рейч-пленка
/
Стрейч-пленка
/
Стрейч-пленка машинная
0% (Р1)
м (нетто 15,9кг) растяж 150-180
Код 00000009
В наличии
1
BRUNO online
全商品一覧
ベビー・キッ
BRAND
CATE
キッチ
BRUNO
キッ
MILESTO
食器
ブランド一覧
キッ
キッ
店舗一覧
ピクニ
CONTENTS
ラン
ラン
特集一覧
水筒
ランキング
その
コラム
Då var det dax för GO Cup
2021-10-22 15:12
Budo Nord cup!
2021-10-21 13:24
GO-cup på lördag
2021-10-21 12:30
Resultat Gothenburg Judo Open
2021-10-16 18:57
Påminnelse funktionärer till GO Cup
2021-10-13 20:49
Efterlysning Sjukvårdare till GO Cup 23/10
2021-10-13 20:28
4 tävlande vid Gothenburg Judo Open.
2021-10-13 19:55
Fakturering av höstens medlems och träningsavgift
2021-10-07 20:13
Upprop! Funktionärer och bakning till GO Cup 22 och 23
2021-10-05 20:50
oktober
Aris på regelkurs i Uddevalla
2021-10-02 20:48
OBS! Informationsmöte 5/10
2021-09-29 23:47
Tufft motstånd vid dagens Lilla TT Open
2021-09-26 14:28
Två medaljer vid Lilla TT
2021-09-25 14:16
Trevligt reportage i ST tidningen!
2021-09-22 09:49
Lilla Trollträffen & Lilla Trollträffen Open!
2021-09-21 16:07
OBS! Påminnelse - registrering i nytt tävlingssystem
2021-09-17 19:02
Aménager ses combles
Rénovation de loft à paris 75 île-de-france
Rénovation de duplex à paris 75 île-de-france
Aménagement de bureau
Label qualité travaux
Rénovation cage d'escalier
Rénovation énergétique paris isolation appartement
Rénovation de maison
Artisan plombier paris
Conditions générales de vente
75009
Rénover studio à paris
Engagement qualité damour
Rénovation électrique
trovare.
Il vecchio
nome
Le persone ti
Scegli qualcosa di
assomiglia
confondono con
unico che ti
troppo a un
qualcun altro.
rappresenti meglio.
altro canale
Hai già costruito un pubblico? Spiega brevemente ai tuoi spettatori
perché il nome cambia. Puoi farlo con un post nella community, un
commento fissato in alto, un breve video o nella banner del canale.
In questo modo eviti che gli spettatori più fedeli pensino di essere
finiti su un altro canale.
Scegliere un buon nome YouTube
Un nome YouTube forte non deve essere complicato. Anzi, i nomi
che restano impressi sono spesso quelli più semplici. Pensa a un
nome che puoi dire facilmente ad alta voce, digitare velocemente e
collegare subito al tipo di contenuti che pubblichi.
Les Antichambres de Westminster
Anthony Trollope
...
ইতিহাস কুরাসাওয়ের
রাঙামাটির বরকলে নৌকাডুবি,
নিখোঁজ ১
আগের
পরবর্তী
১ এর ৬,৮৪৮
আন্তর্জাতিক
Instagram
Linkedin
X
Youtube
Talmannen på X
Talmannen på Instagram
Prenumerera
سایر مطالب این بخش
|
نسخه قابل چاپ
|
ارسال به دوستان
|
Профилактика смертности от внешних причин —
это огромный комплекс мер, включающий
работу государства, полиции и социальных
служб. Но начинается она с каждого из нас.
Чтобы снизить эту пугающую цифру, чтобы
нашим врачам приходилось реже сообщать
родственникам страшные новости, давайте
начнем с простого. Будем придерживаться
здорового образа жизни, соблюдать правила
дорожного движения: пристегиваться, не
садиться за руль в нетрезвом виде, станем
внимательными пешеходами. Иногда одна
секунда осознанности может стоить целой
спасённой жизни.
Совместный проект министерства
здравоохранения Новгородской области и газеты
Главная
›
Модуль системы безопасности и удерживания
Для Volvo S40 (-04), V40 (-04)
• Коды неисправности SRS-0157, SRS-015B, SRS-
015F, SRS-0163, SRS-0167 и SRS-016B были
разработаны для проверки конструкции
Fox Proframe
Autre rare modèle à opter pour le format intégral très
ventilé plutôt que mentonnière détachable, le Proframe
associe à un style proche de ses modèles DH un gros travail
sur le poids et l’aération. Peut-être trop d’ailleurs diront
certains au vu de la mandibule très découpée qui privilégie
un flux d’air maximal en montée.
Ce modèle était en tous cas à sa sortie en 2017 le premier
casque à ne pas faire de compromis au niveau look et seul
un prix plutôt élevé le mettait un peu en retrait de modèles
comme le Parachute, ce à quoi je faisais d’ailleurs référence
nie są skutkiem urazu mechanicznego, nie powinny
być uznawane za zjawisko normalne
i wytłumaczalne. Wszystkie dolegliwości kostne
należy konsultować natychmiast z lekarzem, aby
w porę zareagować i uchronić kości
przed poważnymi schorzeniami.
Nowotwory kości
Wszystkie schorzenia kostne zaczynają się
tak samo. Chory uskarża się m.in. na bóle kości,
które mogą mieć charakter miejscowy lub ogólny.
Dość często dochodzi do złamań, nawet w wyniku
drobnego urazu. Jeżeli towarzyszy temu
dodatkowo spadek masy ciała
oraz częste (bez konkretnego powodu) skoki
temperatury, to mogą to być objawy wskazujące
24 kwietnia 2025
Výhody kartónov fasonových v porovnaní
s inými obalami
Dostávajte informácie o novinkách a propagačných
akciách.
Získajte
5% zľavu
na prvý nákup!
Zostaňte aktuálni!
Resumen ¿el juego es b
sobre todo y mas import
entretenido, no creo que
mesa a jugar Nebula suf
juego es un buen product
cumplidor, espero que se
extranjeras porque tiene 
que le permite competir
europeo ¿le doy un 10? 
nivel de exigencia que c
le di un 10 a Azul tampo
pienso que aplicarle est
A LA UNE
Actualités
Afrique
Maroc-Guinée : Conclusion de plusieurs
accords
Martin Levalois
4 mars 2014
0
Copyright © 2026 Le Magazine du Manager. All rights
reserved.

☆ ☆ ☆ ☆ ☆

### Work to be completed
All records must be transcribed exactly, with none left out.

### Written answer
рейч-пленка
/
Стрейч-пленка
/
Стрейч-пленка машинная
0% (Р1)
м (нетто 15,9кг) растяж 150-180
Код 00000009
В наличии
1
BRUNO online
全商品一覧
ベビー・キッ
BRAND
CATE
キッチ
BRUNO
キッ
MILESTO
食器
ブランド一覧
キッ
キッ
店舗一覧
ピクニ
CONTENTS
ラン
ラン
特集一覧
水筒
ランキング
その
コラム
Då var det dax för GO Cup
2021-10-22 15:12
Budo Nord cup!
2021-10-21 13:24
GO-cup på lördag
2021-10-21 12:30
Resultat Gothenburg Judo Open
2021-10-16 18:57
Påminnelse funktionärer till GO Cup
2021-10-13 20:49
Efterlysning Sjukvårdare till GO Cup 23/10
2021-10-13 20:28
4 tävlande vid Gothenburg Judo Open.
2021-10-13 19:55
Fakturering av höstens medlems och träningsavgift
2021-10-07 20:13
Upprop! Funktionärer och bakning till GO Cup 22 och 23
2021-10-05 20:50
oktober
Aris på regelkurs i Uddevalla
2021-10-02 20:48
OBS! Informationsmöte 5/10
2021-09-29 23:47
Tufft motstånd vid dagens Lilla TT Open
2021-09-26 14:28
Två medaljer vid Lilla TT
2021-09-25 14:16
Trevligt reportage i ST tidningen!
2021-09-22 09:49
Lilla Trollträffen & Lilla Trollträffen Open!
2021-09-21 16:07
OBS! Påminnelse - registrering i nytt tävlingssystem
2021-09-17 19:02
Aménager ses combles
Rénovation de loft à paris 75 île-de-france
Rénovation de duplex à paris 75 île-de-france
Aménagement de bureau
Label qualité travaux
Rénovation cage d'escalier
Rénovation énergétique paris isolation appartement
Rénovation de maison
Artisan plombier paris
Conditions générales de vente
75009
Rénover studio à paris
Engagement qualité damour
Rénovation électrique
trovare.
Il vecchio
nome
Le persone ti
Scegli qualcosa di
assomiglia
confondono con
unico che ti
troppo a un
qualcun altro.
rappresenti meglio.
altro canale
Hai già costruito un pubblico? Spiega brevemente ai tuoi spettatori
perché il nome cambia. Puoi farlo con un post nella community, un
commento fissato in alto, un breve video o nella banner del canale.
In questo modo eviti che gli spettatori più fedeli pensino di essere
finiti su un altro canale.
Scegliere un buon nome YouTube
Un nome YouTube forte non deve essere complicato. Anzi, i nomi
che restano impressi sono spesso quelli più semplici. Pensa a un
nome che puoi dire facilmente ad alta voce, digitare velocemente e
collegare subito al tipo di contenuti che pubblichi.
Les Antichambres de Westminster
Anthony Trollope
...
ইতিহাস কুরাসাওয়ের
রাঙামাটির বরকলে নৌকাডুবি,
নিখোঁজ ১
আগের
পরবর্তী
১ এর ৬,৮৪৮
আন্তর্জাতিক
Instagram
Linkedin
X
Youtube
Talmannen på X
Talmannen på Instagram
Prenumerera
سایر مطالب این بخش
|
نسخه قابل چاپ
|
ارسال به دوستان
|
Профилактика смертности от внешних причин —
это огромный комплекс мер, включающий
работу государства, полиции и социальных
служб. Но начинается она с каждого из нас.
Чтобы снизить эту пугающую цифру, чтобы
нашим врачам приходилось реже сообщать
родственникам страшные новости, давайте
начнем с простого. Будем придерживаться
здорового образа жизни, соблюдать правила
дорожного движения: пристегиваться, не
садиться за руль в нетрезвом виде, станем
внимательными пешеходами. Иногда одна
секунда осознанности может стоить целой
спасённой жизни.
Совместный проект министерства
здравоохранения Новгородской области и газеты
Главная
›
Модуль системы безопасности и удерживания
Для Volvo S40 (-04), V40 (-04)
• Коды неисправности SRS-0157, SRS-015B, SRS-
015F, SRS-0163, SRS-0167 и SRS-016B были
разработаны для проверки конструкции
Fox Proframe
Autre rare modèle à opter pour le format intégral très
ventilé plutôt que mentonnière détachable, le Proframe
associe à un style proche de ses modèles DH un gros travail
sur le poids et l’aération. Peut-être trop d’ailleurs diront
certains au vu de la mandibule très découpée qui privilégie
un flux d’air maximal en montée.
Ce modèle était en tous cas à sa sortie en 2017 le premier
casque à ne pas faire de compromis au niveau look et seul
un prix plutôt élevé le mettait un peu en retrait de modèles
comme le Parachute, ce à quoi je faisais d’ailleurs référence
nie są skutkiem urazu mechanicznego, nie powinny
być uznawane za zjawisko normalne
i wytłumaczalne. Wszystkie dolegliwości kostne
należy konsultować natychmiast z lekarzem, aby
w porę zareagować i uchronić kości
przed poważnymi schorzeniami.
Nowotwory kości
Wszystkie schorzenia kostne zaczynają się
tak samo. Chory uskarża się m.in. na bóle kości,
które mogą mieć charakter miejscowy lub ogólny.
Dość często dochodzi do złamań, nawet w wyniku
drobnego urazu. Jeżeli towarzyszy temu
dodatkowo spadek masy ciała
oraz częste (bez konkretnego powodu) skoki
temperatury, to mogą to być objawy wskazujące
24 kwietnia 2025
Výhody kartónov fasonových v porovnaní
s inými obalami
Dostávajte informácie o novinkách a propagačných
akciách.
Získajte
5% zľavu
na prvý nákup!
Zostaňte aktuálni!
Resumen ¿el juego es b
sobre todo y mas import
entretenido, no creo que
mesa a jugar Nebula suf
juego es un buen product
cumplidor, espero que se
extranjeras porque tiene 
que le permite competir
europeo ¿le doy un 10? 
nivel de exigencia que c
le di un 10 a Azul tampo
pienso que aplicarle est
A LA UNE
Actualités
Afrique
Maroc-Guinée : Conclusion de plusieurs
accords
Martin Levalois
4 mars 2014
0
Copyright © 2026 Le Magazine du Manager. All rights
reserved.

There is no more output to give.